**PROBLEM TO SOLVE**
Your task is to retype the lines from the opening of the material through the line that includes "trendleri ve uluslararası". Do not copy the pictures.
################
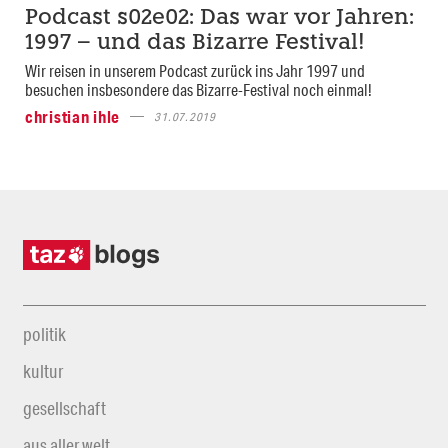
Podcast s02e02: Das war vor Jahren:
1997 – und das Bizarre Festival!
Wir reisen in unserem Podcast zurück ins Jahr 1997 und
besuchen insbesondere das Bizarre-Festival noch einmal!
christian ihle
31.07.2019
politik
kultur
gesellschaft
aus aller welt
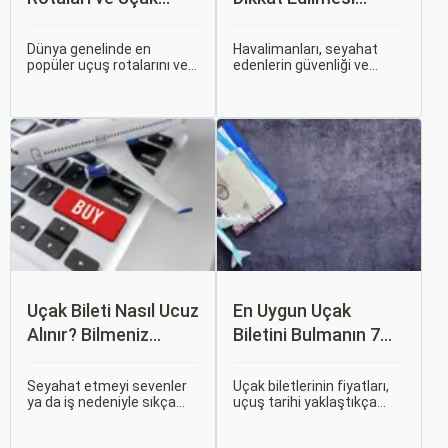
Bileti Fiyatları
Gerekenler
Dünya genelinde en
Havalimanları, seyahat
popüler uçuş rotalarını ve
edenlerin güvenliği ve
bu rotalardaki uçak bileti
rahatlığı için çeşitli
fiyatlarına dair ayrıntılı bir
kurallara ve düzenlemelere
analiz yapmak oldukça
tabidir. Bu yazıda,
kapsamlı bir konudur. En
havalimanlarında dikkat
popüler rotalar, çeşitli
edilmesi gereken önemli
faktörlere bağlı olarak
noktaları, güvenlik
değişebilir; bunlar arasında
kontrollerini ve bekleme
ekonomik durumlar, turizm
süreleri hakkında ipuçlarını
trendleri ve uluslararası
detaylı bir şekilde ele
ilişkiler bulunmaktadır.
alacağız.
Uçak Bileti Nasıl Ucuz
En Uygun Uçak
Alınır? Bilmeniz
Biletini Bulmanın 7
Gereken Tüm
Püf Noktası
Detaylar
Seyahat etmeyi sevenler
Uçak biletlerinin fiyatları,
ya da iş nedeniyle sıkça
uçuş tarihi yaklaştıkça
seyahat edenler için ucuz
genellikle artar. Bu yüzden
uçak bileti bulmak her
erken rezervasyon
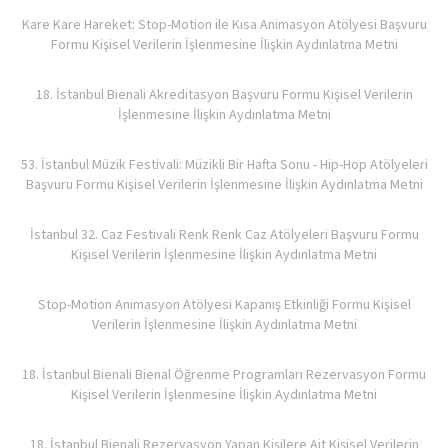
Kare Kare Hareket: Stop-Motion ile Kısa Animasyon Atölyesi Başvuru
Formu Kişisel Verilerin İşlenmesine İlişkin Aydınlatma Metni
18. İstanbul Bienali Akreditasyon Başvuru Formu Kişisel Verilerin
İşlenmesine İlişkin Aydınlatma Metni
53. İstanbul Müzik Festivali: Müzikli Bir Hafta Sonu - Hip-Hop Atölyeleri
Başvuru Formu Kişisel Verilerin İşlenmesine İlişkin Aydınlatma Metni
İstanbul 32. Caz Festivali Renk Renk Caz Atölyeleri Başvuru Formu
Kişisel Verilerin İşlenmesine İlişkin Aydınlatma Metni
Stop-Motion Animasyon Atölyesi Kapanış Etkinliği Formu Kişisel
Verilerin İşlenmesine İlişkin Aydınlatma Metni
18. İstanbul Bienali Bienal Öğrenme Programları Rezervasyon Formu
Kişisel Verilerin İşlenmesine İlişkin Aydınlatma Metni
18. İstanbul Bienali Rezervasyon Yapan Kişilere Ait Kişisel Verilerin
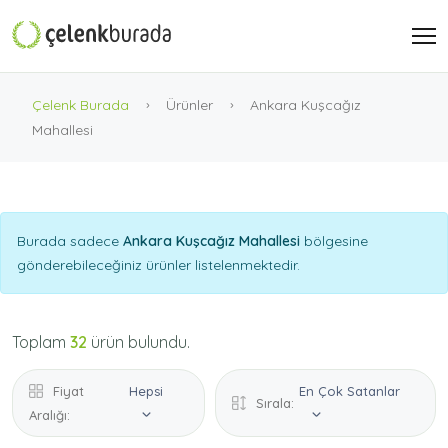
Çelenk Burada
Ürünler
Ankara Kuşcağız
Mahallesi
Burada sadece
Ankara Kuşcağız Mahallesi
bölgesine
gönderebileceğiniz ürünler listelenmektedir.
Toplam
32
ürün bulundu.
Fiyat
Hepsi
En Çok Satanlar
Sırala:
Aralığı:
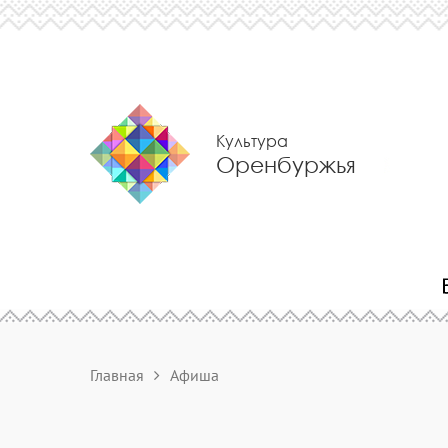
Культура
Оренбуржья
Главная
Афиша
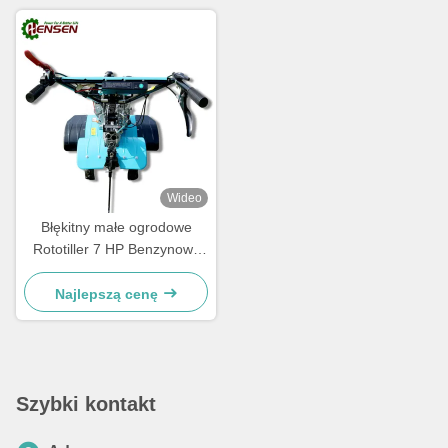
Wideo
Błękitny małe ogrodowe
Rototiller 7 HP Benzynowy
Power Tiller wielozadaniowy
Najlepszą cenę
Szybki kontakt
################
**REPLY**
Podcast s02e02: Das war vor Jahren:
1997 – und das Bizarre Festival!
Wir reisen in unserem Podcast zurück ins Jahr 1997 und
besuchen insbesondere das Bizarre-Festival noch einmal!
christian ihle
31.07.2019
politik
kultur
gesellschaft
aus aller welt
Bileti Fiyatları
Gerekenler
Dünya genelinde en
Havalimanları, seyahat
popüler uçuş rotalarını ve
edenlerin güvenliği ve
bu rotalardaki uçak bileti
rahatlığı için çeşitli
fiyatlarına dair ayrıntılı bir
kurallara ve düzenlemelere
analiz yapmak oldukça
tabidir. Bu yazıda,
kapsamlı bir konudur. En
havalimanlarında dikkat
popüler rotalar, çeşitli
edilmesi gereken önemli
faktörlere bağlı olarak
noktaları, güvenlik
değişebilir; bunlar arasında
kontrollerini ve bekleme
ekonomik durumlar, turizm
süreleri hakkında ipuçlarını
trendleri ve uluslararası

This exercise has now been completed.